▶ [Work to complete] Starting from the line that holds "Public transport", print every line through the end of the records, first and last included.

_ _ _ _ _ _ _

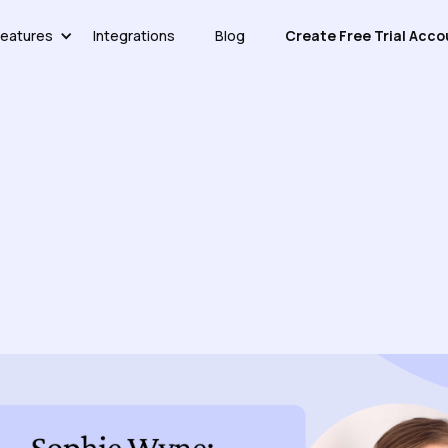
eatures
Integrations
Blog
Create Free Trial Acco
 Ariglad CEO Sophie Wyne O
Customer Support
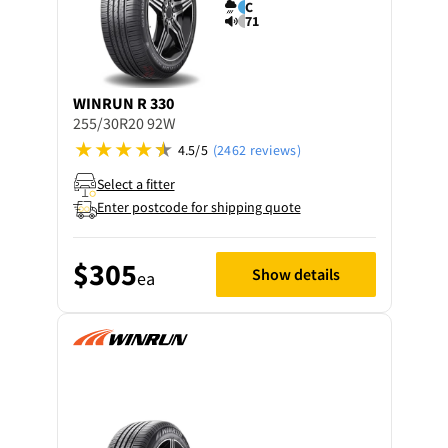
C
71
WINRUN
R 330
255/30R20 92W
4.5/5
(2462 reviews)
Select a fitter
Enter postcode for shipping quote
$305
Show details
ea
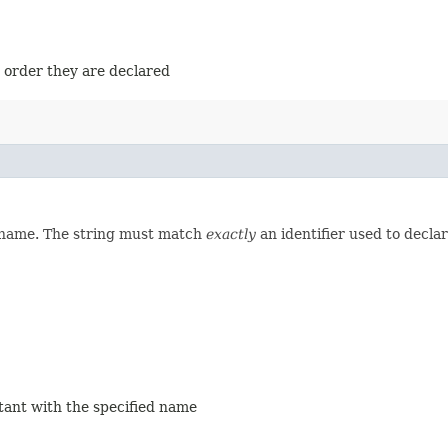
e order they are declared
d name. The string must match
exactly
an identifier used to decla
stant with the specified name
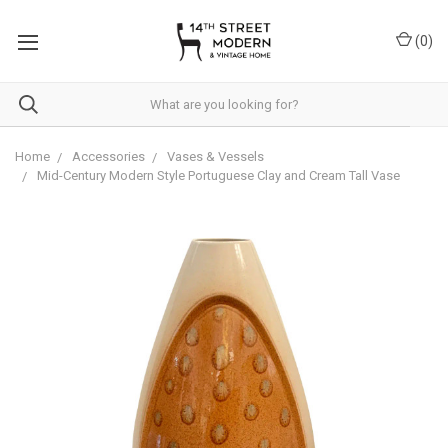
Please
note:
(
0
)
This
website
includes
an
accessibility
system.
Home
Accessories
Vases & Vessels
Mid-Century Modern Style Portuguese Clay and Cream Tall Vase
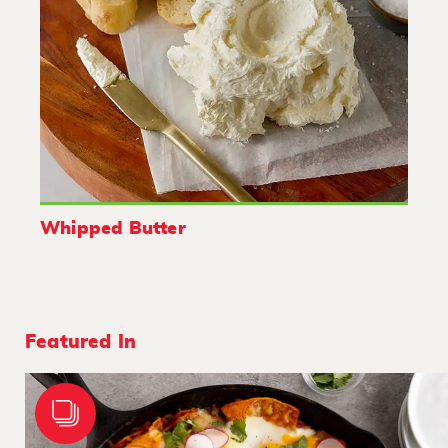
Whipped Butter
Featured In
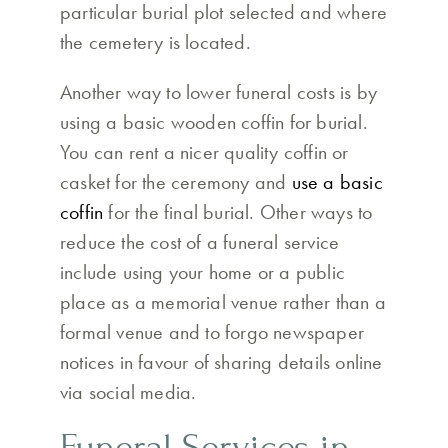
particular burial plot selected and where
the cemetery is located.
Another way to lower funeral costs is by
using a basic wooden coffin for burial.
You can rent a nicer quality coffin or
casket for the ceremony and
use a basic
coffin
for the final burial. Other ways to
reduce the cost of a funeral service
include using your home or a public
place as a memorial venue rather than a
formal venue and to forgo newspaper
notices in favour of sharing details online
via social media.
Funeral Services in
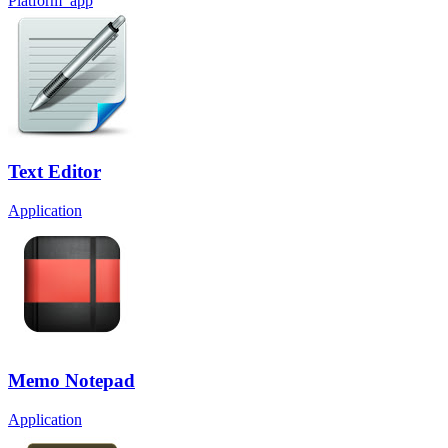
Platform_app
Text Editor
Application
Memo Notepad
Application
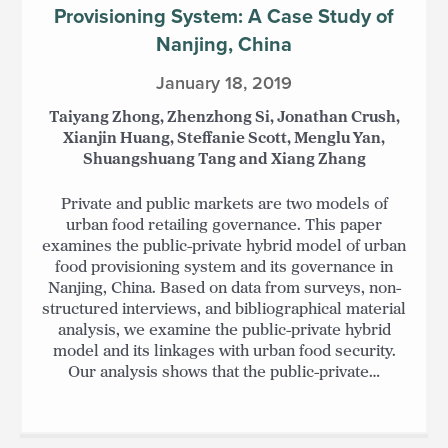
Provisioning System: A Case Study of
Nanjing, China
January 18, 2019
Taiyang Zhong, Zhenzhong Si, Jonathan Crush,
Xianjin Huang, Steffanie Scott, Menglu Yan,
Shuangshuang Tang and Xiang Zhang
Private and public markets are two models of
urban food retailing governance. This paper
examines the public-private hybrid model of urban
food provisioning system and its governance in
Nanjing, China. Based on data from surveys, non-
structured interviews, and bibliographical material
analysis, we examine the public-private hybrid
model and its linkages with urban food security.
Our analysis shows that the public-private…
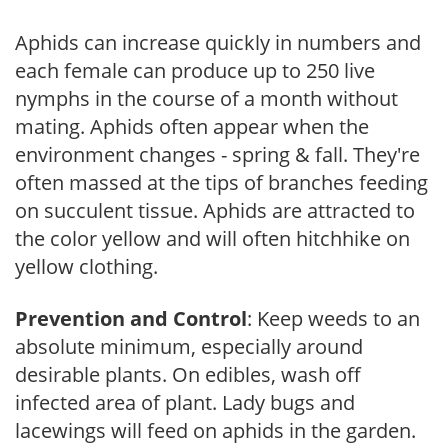
Aphids can increase quickly in numbers and
each female can produce up to 250 live
nymphs in the course of a month without
mating. Aphids often appear when the
environment changes - spring & fall. They're
often massed at the tips of branches feeding
on succulent tissue. Aphids are attracted to
the color yellow and will often hitchhike on
yellow clothing.
Prevention and Control
: Keep weeds to an
absolute minimum, especially around
desirable plants. On edibles, wash off
infected area of plant. Lady bugs and
lacewings will feed on aphids in the garden.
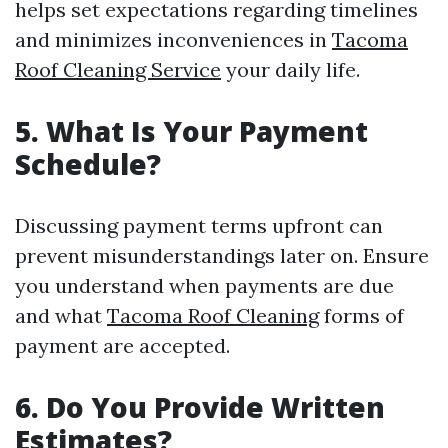
helps set expectations regarding timelines
and minimizes inconveniences in
Tacoma
Roof Cleaning Service
your daily life.
5. What Is Your Payment
Schedule?
Discussing payment terms upfront can
prevent misunderstandings later on. Ensure
you understand when payments are due
and what
Tacoma Roof Cleaning
forms of
payment are accepted.
6. Do You Provide Written
Estimates?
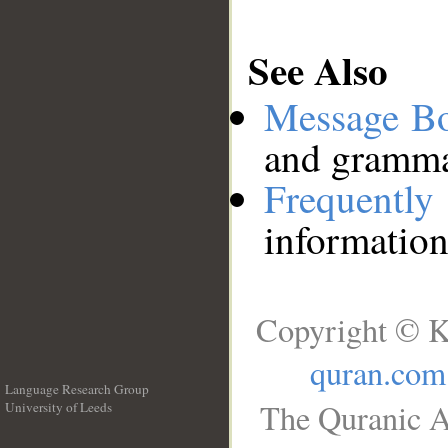
See Also
Message B
and grammat
Frequentl
information
Copyright © K
quran.com
Language Research Group
The Quranic A
University of Leeds
__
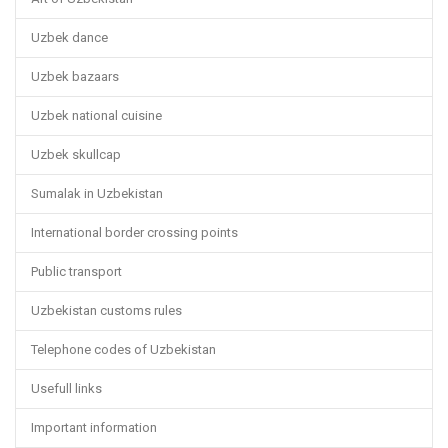
Uzbek dance
Uzbek bazaars
Uzbek national cuisine
Uzbek skullcap
Sumalak in Uzbekistan
International border crossing points
Public transport
Uzbekistan customs rules
Telephone codes of Uzbekistan
Usefull links
Important information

_ _ _ _ _ _ _

▶ [Reply]
Public transport
Uzbekistan customs rules
Telephone codes of Uzbekistan
Usefull links
Important information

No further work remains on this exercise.